Find the string "Notifications" in the data, then copy every line where it is found.

BEGIN

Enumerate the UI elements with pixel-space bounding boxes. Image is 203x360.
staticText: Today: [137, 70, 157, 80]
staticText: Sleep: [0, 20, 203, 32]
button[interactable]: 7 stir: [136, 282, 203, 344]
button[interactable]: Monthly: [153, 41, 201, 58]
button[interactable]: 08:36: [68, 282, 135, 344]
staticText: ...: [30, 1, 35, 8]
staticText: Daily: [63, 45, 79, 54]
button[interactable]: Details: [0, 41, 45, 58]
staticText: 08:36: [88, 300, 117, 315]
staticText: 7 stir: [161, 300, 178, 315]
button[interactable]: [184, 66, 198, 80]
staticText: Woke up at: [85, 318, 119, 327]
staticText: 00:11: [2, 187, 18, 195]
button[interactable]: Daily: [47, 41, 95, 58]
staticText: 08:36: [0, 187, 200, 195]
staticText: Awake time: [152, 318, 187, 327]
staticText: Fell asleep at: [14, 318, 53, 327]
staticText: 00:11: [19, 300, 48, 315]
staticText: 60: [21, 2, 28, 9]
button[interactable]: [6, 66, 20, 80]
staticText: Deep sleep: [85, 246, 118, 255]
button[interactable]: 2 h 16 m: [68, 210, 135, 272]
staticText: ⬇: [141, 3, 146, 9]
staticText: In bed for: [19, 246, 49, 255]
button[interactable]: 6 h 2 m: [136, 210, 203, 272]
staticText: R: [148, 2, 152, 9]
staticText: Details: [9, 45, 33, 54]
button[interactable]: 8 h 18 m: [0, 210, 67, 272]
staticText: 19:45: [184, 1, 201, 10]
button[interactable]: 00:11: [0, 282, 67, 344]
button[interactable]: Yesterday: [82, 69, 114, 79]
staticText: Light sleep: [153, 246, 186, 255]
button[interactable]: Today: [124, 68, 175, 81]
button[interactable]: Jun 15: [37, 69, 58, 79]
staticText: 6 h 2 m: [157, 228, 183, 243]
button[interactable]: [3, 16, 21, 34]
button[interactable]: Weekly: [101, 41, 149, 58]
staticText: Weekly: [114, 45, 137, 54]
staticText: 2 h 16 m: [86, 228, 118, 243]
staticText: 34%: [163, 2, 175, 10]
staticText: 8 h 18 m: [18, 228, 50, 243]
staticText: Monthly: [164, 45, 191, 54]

END
BEGIN

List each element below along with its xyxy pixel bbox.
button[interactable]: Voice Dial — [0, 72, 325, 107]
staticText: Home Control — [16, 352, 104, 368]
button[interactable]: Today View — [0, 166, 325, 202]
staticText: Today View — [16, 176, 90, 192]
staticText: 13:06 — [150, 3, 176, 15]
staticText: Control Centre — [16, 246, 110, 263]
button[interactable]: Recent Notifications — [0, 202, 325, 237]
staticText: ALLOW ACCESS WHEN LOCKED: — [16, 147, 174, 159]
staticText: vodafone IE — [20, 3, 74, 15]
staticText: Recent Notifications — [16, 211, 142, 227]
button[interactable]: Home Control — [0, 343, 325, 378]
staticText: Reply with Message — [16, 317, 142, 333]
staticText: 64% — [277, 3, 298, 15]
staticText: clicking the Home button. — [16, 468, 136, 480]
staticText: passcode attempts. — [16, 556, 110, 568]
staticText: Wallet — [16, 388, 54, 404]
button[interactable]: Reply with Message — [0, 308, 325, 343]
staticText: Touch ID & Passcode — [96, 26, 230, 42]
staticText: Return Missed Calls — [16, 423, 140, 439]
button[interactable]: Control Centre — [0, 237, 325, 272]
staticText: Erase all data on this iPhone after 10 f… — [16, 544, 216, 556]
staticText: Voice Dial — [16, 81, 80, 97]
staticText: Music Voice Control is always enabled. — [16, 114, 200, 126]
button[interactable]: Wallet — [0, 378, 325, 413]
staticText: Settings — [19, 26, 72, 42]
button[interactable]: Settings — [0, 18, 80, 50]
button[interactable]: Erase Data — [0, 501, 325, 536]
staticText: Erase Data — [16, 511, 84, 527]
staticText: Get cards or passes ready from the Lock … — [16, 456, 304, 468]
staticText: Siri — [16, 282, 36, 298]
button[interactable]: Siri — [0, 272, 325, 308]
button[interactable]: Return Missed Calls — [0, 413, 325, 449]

END

Result ▸
button[interactable]: Recent Notifications — [0, 202, 325, 237]
staticText: Recent Notifications — [16, 211, 142, 227]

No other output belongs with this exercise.